Data provided

= = =

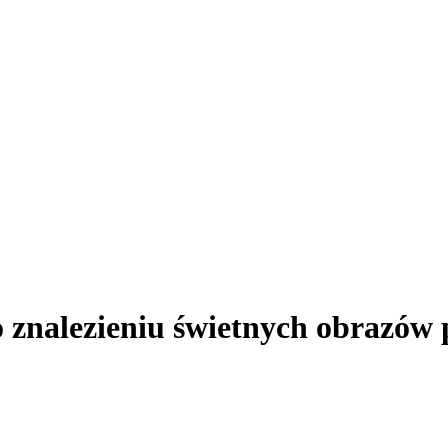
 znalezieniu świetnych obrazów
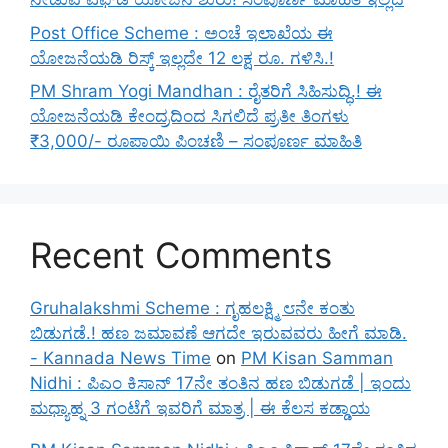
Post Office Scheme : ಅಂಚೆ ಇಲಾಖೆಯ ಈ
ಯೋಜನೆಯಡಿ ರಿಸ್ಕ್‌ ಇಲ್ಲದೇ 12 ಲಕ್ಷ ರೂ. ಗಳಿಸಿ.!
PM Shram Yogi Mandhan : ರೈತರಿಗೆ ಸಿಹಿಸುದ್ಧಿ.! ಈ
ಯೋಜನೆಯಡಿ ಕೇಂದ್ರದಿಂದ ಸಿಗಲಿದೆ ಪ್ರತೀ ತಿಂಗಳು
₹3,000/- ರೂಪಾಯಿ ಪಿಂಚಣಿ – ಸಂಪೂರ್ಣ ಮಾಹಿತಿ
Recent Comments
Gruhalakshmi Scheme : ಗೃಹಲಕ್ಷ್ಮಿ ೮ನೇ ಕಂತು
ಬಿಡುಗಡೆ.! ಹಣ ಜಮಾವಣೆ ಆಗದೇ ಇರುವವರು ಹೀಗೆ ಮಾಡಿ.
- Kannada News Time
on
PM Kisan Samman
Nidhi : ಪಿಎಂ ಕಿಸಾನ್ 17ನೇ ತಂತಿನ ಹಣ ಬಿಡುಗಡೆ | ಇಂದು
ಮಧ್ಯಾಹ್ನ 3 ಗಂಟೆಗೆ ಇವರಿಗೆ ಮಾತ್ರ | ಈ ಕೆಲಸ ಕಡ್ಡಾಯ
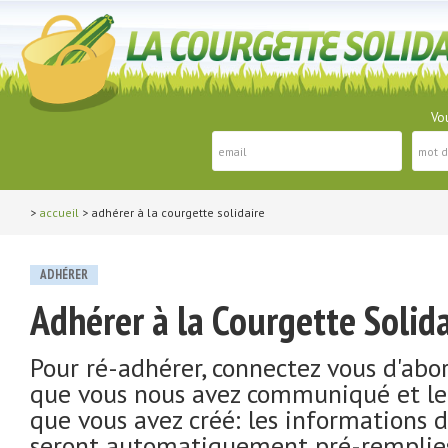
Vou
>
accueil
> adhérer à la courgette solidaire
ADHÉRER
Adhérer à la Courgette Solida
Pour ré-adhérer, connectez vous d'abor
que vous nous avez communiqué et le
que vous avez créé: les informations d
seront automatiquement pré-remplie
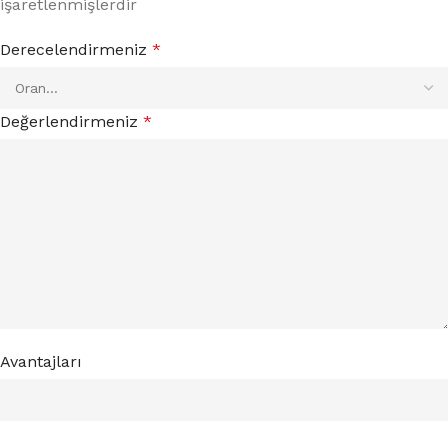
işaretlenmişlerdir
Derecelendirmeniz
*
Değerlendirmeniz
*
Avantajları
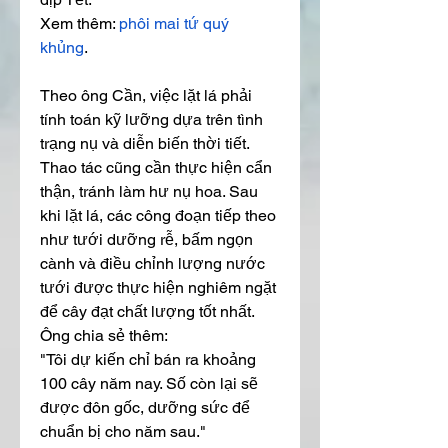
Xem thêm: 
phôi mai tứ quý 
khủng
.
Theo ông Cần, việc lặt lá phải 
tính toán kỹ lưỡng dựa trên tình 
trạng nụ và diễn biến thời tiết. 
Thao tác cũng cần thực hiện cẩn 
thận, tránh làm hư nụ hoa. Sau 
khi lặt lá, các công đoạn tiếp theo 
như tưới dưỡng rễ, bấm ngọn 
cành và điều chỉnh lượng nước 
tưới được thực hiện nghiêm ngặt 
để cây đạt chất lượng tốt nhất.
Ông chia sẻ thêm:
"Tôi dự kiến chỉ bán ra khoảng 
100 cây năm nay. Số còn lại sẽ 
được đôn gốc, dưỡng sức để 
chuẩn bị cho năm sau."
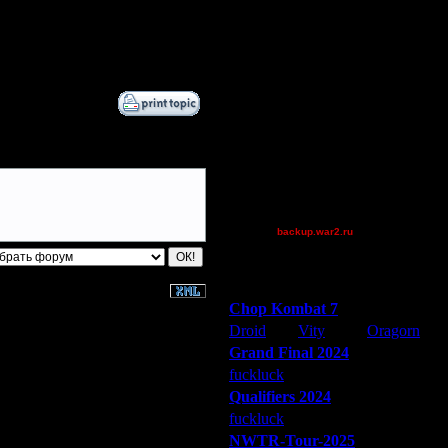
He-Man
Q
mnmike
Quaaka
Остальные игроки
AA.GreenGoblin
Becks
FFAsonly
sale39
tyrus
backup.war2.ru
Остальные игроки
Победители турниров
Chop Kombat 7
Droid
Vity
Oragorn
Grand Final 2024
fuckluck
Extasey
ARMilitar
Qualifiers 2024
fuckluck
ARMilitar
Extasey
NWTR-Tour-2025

= = =

Aim of the exercise
Omitting all images, retype each line of the records precisely.

Response
 znalezieniu świetnych obrazów
Post Office Scheme : ಅಂಚೆ ಇಲಾಖೆಯ ಈ
ಯೋಜನೆಯಡಿ ರಿಸ್ಕ್‌ ಇಲ್ಲದೇ 12 ಲಕ್ಷ ರೂ. ಗಳಿಸಿ.!
PM Shram Yogi Mandhan : ರೈತರಿಗೆ ಸಿಹಿಸುದ್ಧಿ.! ಈ
ಯೋಜನೆಯಡಿ ಕೇಂದ್ರದಿಂದ ಸಿಗಲಿದೆ ಪ್ರತೀ ತಿಂಗಳು
₹3,000/- ರೂಪಾಯಿ ಪಿಂಚಣಿ – ಸಂಪೂರ್ಣ ಮಾಹಿತಿ
Recent Comments
Gruhalakshmi Scheme : ಗೃಹಲಕ್ಷ್ಮಿ ೮ನೇ ಕಂತು
ಬಿಡುಗಡೆ.! ಹಣ ಜಮಾವಣೆ ಆಗದೇ ಇರುವವರು ಹೀಗೆ ಮಾಡಿ.
- Kannada News Time
on
PM Kisan Samman
Nidhi : ಪಿಎಂ ಕಿಸಾನ್ 17ನೇ ತಂತಿನ ಹಣ ಬಿಡುಗಡೆ | ಇಂದು
ಮಧ್ಯಾಹ್ನ 3 ಗಂಟೆಗೆ ಇವರಿಗೆ ಮಾತ್ರ | ಈ ಕೆಲಸ ಕಡ್ಡಾಯ
Vou
>
accueil
> adhérer à la courgette solidaire
ADHÉRER
Adhérer à la Courgette Solida
Pour ré-adhérer, connectez vous d'abor
que vous nous avez communiqué et le
que vous avez créé: les informations d
seront automatiquement pré-remplie
işaretlenmişlerdir
Derecelendirmeniz
*
Değerlendirmeniz
*
Avantajları
Xem thêm: 
phôi mai tứ quý 
khủng
.
Theo ông Cần, việc lặt lá phải 
tính toán kỹ lưỡng dựa trên tình 
trạng nụ và diễn biến thời tiết. 
Thao tác cũng cần thực hiện cẩn 
thận, tránh làm hư nụ hoa. Sau 
khi lặt lá, các công đoạn tiếp theo 
như tưới dưỡng rễ, bấm ngọn 
cành và điều chỉnh lượng nước 
tưới được thực hiện nghiêm ngặt 
để cây đạt chất lượng tốt nhất.
Ông chia sẻ thêm:
"Tôi dự kiến chỉ bán ra khoảng 
100 cây năm nay. Số còn lại sẽ 
được đôn gốc, dưỡng sức để 
chuẩn bị cho năm sau."
He-Man
Q
mnmike
Quaaka
Остальные игроки
AA.GreenGoblin
Becks
FFAsonly
sale39
tyrus
backup.war2.ru
Остальные игроки
Победители турниров
Chop Kombat 7
Droid
Vity
Oragorn
Grand Final 2024
fuckluck
Extasey
ARMilitar
Qualifiers 2024
fuckluck
ARMilitar
Extasey
NWTR-Tour-2025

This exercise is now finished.